___ SOURCE RECORDS
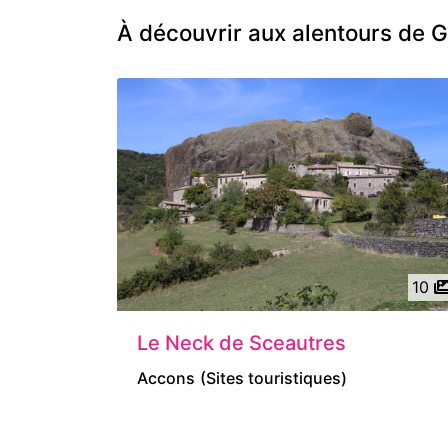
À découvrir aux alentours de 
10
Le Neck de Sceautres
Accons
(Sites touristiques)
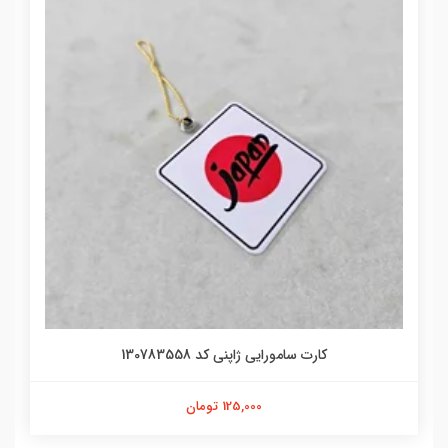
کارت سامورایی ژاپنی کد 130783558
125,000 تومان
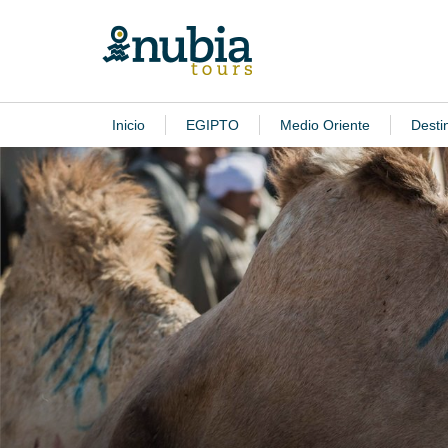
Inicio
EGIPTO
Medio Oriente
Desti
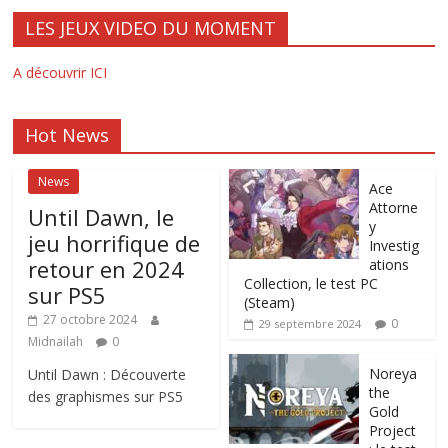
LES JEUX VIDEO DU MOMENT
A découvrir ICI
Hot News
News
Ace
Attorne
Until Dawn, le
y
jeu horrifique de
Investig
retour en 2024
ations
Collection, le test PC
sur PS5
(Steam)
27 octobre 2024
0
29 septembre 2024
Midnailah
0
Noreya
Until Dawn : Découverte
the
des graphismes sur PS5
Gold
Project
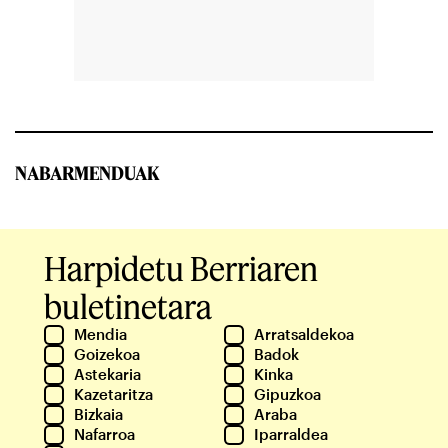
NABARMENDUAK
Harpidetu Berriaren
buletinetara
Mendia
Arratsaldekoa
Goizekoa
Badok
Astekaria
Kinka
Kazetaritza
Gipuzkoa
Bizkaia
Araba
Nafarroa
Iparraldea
______
___ SOURCE RECORDS
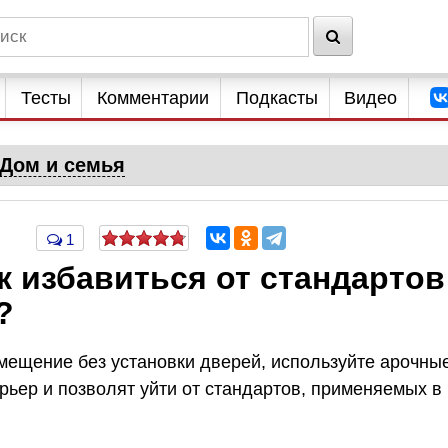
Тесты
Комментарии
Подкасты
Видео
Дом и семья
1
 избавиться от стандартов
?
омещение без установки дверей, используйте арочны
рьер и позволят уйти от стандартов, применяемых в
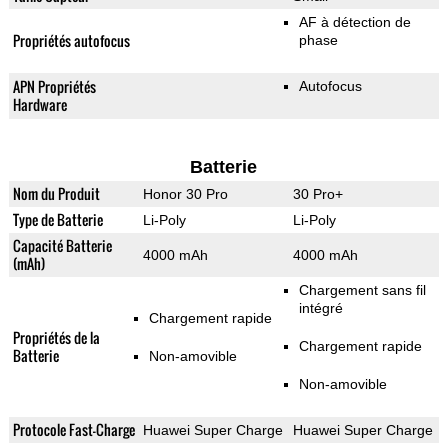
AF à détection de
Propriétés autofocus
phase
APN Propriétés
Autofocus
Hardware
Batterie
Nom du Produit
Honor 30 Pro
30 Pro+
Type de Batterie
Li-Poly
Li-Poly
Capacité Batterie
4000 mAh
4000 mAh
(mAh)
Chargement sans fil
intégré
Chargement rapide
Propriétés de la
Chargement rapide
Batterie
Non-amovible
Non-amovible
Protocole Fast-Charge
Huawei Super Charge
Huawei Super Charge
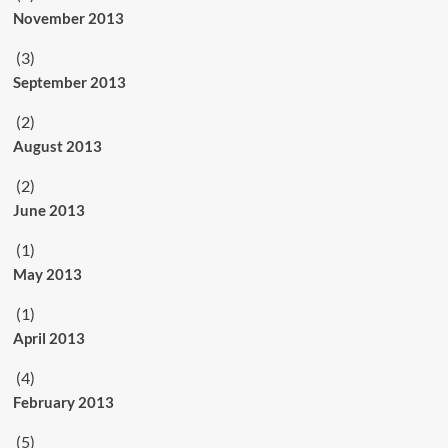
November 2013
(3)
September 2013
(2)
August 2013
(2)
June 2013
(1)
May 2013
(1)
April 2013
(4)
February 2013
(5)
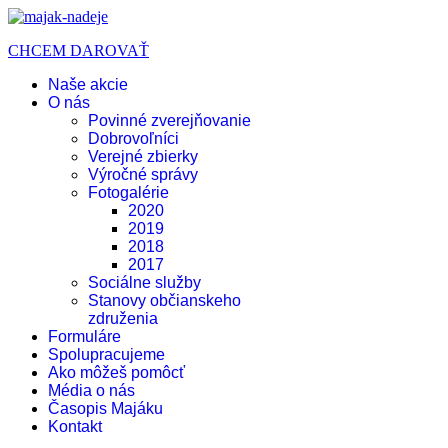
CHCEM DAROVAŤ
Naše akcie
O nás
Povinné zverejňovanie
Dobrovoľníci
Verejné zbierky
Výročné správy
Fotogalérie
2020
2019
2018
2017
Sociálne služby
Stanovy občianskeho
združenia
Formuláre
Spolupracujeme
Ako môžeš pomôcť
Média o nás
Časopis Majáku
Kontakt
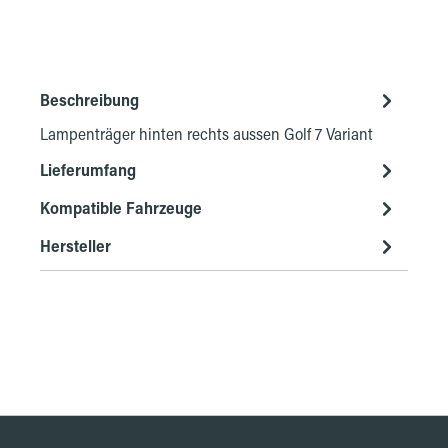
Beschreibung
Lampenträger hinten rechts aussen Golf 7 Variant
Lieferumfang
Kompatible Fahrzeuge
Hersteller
______
___ SOURCE RECORDS
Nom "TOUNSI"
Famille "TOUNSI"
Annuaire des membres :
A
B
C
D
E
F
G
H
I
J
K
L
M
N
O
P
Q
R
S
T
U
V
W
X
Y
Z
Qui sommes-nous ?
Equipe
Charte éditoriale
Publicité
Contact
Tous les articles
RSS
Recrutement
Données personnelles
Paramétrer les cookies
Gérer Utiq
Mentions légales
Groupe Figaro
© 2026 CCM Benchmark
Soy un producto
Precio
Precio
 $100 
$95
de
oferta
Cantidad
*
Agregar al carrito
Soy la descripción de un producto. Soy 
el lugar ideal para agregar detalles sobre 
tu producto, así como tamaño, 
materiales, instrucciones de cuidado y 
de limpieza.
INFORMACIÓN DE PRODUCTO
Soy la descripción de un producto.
______
**YOUR ASSIGNMENT:** The lines sought are those in the data above that include the string "découvrir"; copy each one.

**ANSWER SECTION:**
À découvrir aux alentours de 
A découvrir ICI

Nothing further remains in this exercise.